(Rendered page images)

· · ·

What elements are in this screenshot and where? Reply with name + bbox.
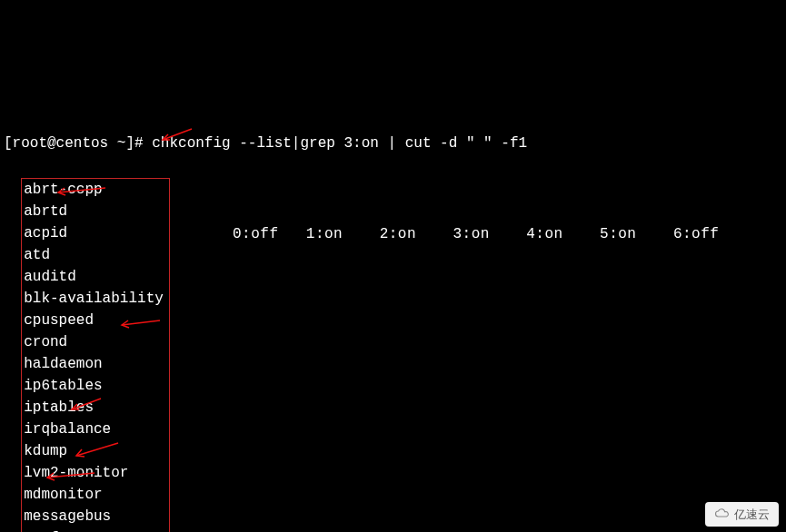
runlevel-output: 0:off 1:on 2:on 3:on 4:on 5:on 6:off: [233, 223, 719, 245]
service-item: kdump: [24, 440, 164, 462]
service-item: ip6tables: [24, 375, 164, 397]
service-item: blk-availability: [24, 288, 164, 310]
service-item: irqbalance: [24, 419, 164, 440]
service-item: messagebus: [24, 506, 164, 527]
command-text: chkconfig --list|grep 3:on | cut -d " " …: [152, 135, 527, 152]
shell-prompt: [root@centos ~]#: [4, 135, 152, 152]
service-item: netfs: [24, 527, 164, 532]
service-item: atd: [24, 244, 164, 266]
service-item: auditd: [24, 266, 164, 288]
cloud-icon: [714, 506, 731, 522]
command-prompt-line: [root@centos ~]# chkconfig --list|grep 3…: [4, 133, 782, 154]
watermark-badge: 亿速云: [705, 502, 779, 527]
service-item: mdmonitor: [24, 484, 164, 506]
watermark-text: 亿速云: [734, 506, 770, 524]
service-item: cpuspeed: [24, 310, 164, 331]
service-item: iptables: [24, 397, 164, 419]
service-item: acpid: [24, 222, 164, 244]
service-item: crond: [24, 331, 164, 353]
service-item: abrtd: [24, 201, 164, 222]
service-item: haldaemon: [24, 353, 164, 375]
service-list-box: abrt-ccppabrtdacpidatdauditdblk-availabi…: [21, 178, 170, 532]
terminal-window: [root@centos ~]# chkconfig --list|grep 3…: [0, 87, 786, 532]
service-item: abrt-ccpp: [24, 179, 164, 201]
service-item: lvm2-monitor: [24, 462, 164, 484]
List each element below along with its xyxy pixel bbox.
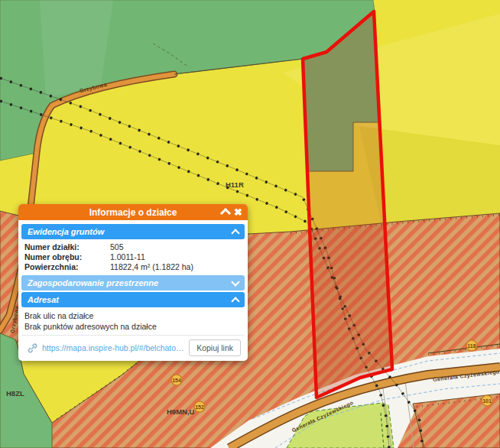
row-label: Powierzchnia: xyxy=(24,262,110,272)
adresat-content: Brak ulic na działce Brak punktów adreso… xyxy=(21,309,245,335)
row-value: 11822,4 m² (1.1822 ha) xyxy=(110,262,242,272)
row-label: Numer działki: xyxy=(24,242,110,252)
plot-number-101: 101 xyxy=(482,395,492,406)
close-icon[interactable]: ✖ xyxy=(234,204,242,220)
panel-title: Informacje o działce xyxy=(18,207,248,218)
section-zagospodarowanie[interactable]: Zagospodarowanie przestrzenne xyxy=(21,275,245,291)
ewidencja-rows: Numer działki: 505 Numer obrębu: 1.0011-… xyxy=(21,241,245,274)
zone-label-h11r: H11R xyxy=(226,180,244,189)
svg-text:118: 118 xyxy=(467,343,476,349)
svg-text:101: 101 xyxy=(482,398,492,404)
parcel-share-link[interactable]: https://mapa.inspire-hub.pl/#/belchatow/… xyxy=(42,343,184,352)
zone-label-h8zl: H8ZL xyxy=(6,389,24,398)
panel-body: Ewidencja gruntów Numer działki: 505 Num… xyxy=(18,220,248,361)
row-value: 1.0011-11 xyxy=(110,252,242,262)
adresat-line-addresses: Brak punktów adresowych na działce xyxy=(24,321,242,332)
zone-label-h9mnu: H9MN,U xyxy=(167,407,195,416)
row-value: 505 xyxy=(110,242,242,252)
section-zagospodarowanie-label: Zagospodarowanie przestrzenne xyxy=(28,278,158,287)
plot-number-152: 152 xyxy=(194,401,205,412)
row-numer-dzialki: Numer działki: 505 xyxy=(23,242,243,252)
panel-footer: https://mapa.inspire-hub.pl/#/belchatow/… xyxy=(21,335,245,361)
adresat-line-streets: Brak ulic na działce xyxy=(24,310,242,321)
copy-link-button[interactable]: Kopiuj link xyxy=(189,339,241,356)
row-label: Numer obrębu: xyxy=(24,252,110,262)
plot-number-118: 118 xyxy=(466,340,477,351)
row-powierzchnia: Powierzchnia: 11822,4 m² (1.1822 ha) xyxy=(23,262,243,272)
section-adresat-label: Adresat xyxy=(28,295,59,304)
chevron-up-icon xyxy=(231,229,239,237)
collapse-panel-chevron-icon[interactable] xyxy=(220,208,231,219)
plot-number-154: 154 xyxy=(171,375,182,385)
chevron-up-icon xyxy=(231,297,239,305)
section-ewidencja-gruntow[interactable]: Ewidencja gruntów xyxy=(21,224,245,239)
row-numer-obrebu: Numer obrębu: 1.0011-11 xyxy=(23,252,243,262)
section-adresat[interactable]: Adresat xyxy=(21,292,245,307)
section-ewidencja-label: Ewidencja gruntów xyxy=(28,227,104,236)
panel-header: Informacje o działce ✖ xyxy=(18,204,248,220)
map-app-screen: H11R H8ZL H9MN,U Grzybowa Grzybowa Gener… xyxy=(0,0,500,448)
svg-text:154: 154 xyxy=(172,378,181,383)
parcel-info-panel: Informacje o działce ✖ Ewidencja gruntów… xyxy=(18,204,248,361)
link-icon xyxy=(28,343,37,353)
chevron-down-icon xyxy=(231,278,239,286)
svg-text:152: 152 xyxy=(195,404,204,410)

· · ·

**Brief**
Reproduce the entries above without change, omitting all pictures.

**Task solution**
What elements are in this screenshot and where? Reply with name + bbox.
runlevel-output: 0:off 1:on 2:on 3:on 4:on 5:on 6:off: [233, 223, 719, 245]
service-item: kdump: [24, 440, 164, 462]
service-item: ip6tables: [24, 375, 164, 397]
service-item: blk-availability: [24, 288, 164, 310]
service-item: irqbalance: [24, 419, 164, 440]
service-item: messagebus: [24, 506, 164, 527]
command-text: chkconfig --list|grep 3:on | cut -d " " …: [152, 135, 527, 152]
shell-prompt: [root@centos ~]#: [4, 135, 152, 152]
service-item: netfs: [24, 527, 164, 532]
service-item: atd: [24, 244, 164, 266]
service-item: auditd: [24, 266, 164, 288]
cloud-icon: [714, 506, 731, 522]
command-prompt-line: [root@centos ~]# chkconfig --list|grep 3…: [4, 133, 782, 154]
watermark-badge: 亿速云: [705, 502, 779, 527]
service-item: mdmonitor: [24, 484, 164, 506]
watermark-text: 亿速云: [734, 506, 770, 524]
service-item: cpuspeed: [24, 310, 164, 331]
service-item: iptables: [24, 397, 164, 419]
service-item: acpid: [24, 222, 164, 244]
service-item: crond: [24, 331, 164, 353]
service-item: abrtd: [24, 201, 164, 222]
service-item: haldaemon: [24, 353, 164, 375]
service-list-box: abrt-ccppabrtdacpidatdauditdblk-availabi…: [21, 178, 170, 532]
terminal-window: [root@centos ~]# chkconfig --list|grep 3…: [0, 87, 786, 532]
service-item: abrt-ccpp: [24, 179, 164, 201]
service-item: lvm2-monitor: [24, 462, 164, 484]
List each element below along with its xyxy pixel bbox.
row-label: Powierzchnia: xyxy=(24,262,110,272)
adresat-content: Brak ulic na działce Brak punktów adreso… xyxy=(21,309,245,335)
row-value: 11822,4 m² (1.1822 ha) xyxy=(110,262,242,272)
row-label: Numer działki: xyxy=(24,242,110,252)
plot-number-101: 101 xyxy=(482,395,492,406)
close-icon[interactable]: ✖ xyxy=(234,204,242,220)
panel-title: Informacje o działce xyxy=(18,207,248,218)
section-zagospodarowanie[interactable]: Zagospodarowanie przestrzenne xyxy=(21,275,245,291)
ewidencja-rows: Numer działki: 505 Numer obrębu: 1.0011-… xyxy=(21,241,245,274)
zone-label-h11r: H11R xyxy=(226,180,244,189)
svg-text:118: 118 xyxy=(467,343,476,349)
svg-text:101: 101 xyxy=(482,398,492,404)
parcel-share-link[interactable]: https://mapa.inspire-hub.pl/#/belchatow/… xyxy=(42,343,184,352)
zone-label-h8zl: H8ZL xyxy=(6,389,24,398)
panel-body: Ewidencja gruntów Numer działki: 505 Num… xyxy=(18,220,248,361)
row-value: 1.0011-11 xyxy=(110,252,242,262)
adresat-line-addresses: Brak punktów adresowych na działce xyxy=(24,321,242,332)
zone-label-h9mnu: H9MN,U xyxy=(167,407,195,416)
row-value: 505 xyxy=(110,242,242,252)
section-zagospodarowanie-label: Zagospodarowanie przestrzenne xyxy=(28,278,158,287)
plot-number-152: 152 xyxy=(194,401,205,412)
row-numer-dzialki: Numer działki: 505 xyxy=(23,242,243,252)
panel-footer: https://mapa.inspire-hub.pl/#/belchatow/… xyxy=(21,335,245,361)
adresat-line-streets: Brak ulic na działce xyxy=(24,310,242,321)
copy-link-button[interactable]: Kopiuj link xyxy=(189,339,241,356)
row-label: Numer obrębu: xyxy=(24,252,110,262)
plot-number-118: 118 xyxy=(466,340,477,351)
row-powierzchnia: Powierzchnia: 11822,4 m² (1.1822 ha) xyxy=(23,262,243,272)
section-adresat-label: Adresat xyxy=(28,295,59,304)
chevron-up-icon xyxy=(231,229,239,237)
collapse-panel-chevron-icon[interactable] xyxy=(220,208,231,219)
plot-number-154: 154 xyxy=(171,375,182,385)
chevron-up-icon xyxy=(231,297,239,305)
section-ewidencja-gruntow[interactable]: Ewidencja gruntów xyxy=(21,224,245,239)
row-numer-obrebu: Numer obrębu: 1.0011-11 xyxy=(23,252,243,262)
section-adresat[interactable]: Adresat xyxy=(21,292,245,307)
section-ewidencja-label: Ewidencja gruntów xyxy=(28,227,104,236)
panel-header: Informacje o działce ✖ xyxy=(18,204,248,220)
map-app-screen: H11R H8ZL H9MN,U Grzybowa Grzybowa Gener… xyxy=(0,0,500,448)
svg-text:154: 154 xyxy=(172,378,181,383)
parcel-info-panel: Informacje o działce ✖ Ewidencja gruntów… xyxy=(18,204,248,361)
link-icon xyxy=(28,343,37,353)
chevron-down-icon xyxy=(231,278,239,286)
svg-text:152: 152 xyxy=(195,404,204,410)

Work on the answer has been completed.